• [Your goal]:
For each line in the data that includes "Allgäu", make a copy.

• [Listed entries]:
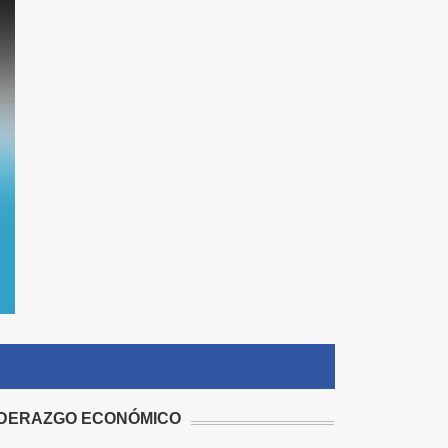
IDERAZGO ECONÓMICO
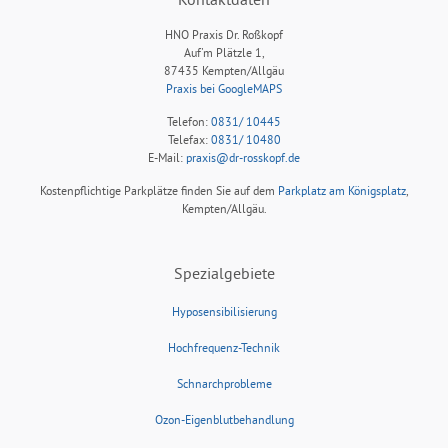
HNO Praxis Dr. Roßkopf
Auf'm Plätzle 1,
87435 Kempten/Allgäu
Praxis bei GoogleMAPS
Telefon:
0831/ 10445
Telefax:
0831/ 10480
E-Mail:
praxis@dr-rosskopf.de
Kostenpflichtige Parkplätze finden Sie auf dem
Parkplatz am Königsplatz
,
Kempten/Allgäu.
Spezialgebiete
Hyposensibilisierung
Hochfrequenz-Technik
Schnarchprobleme
Ozon-Eigenblutbehandlung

• [Task output]:
87435 Kempten/Allgäu
Kempten/Allgäu.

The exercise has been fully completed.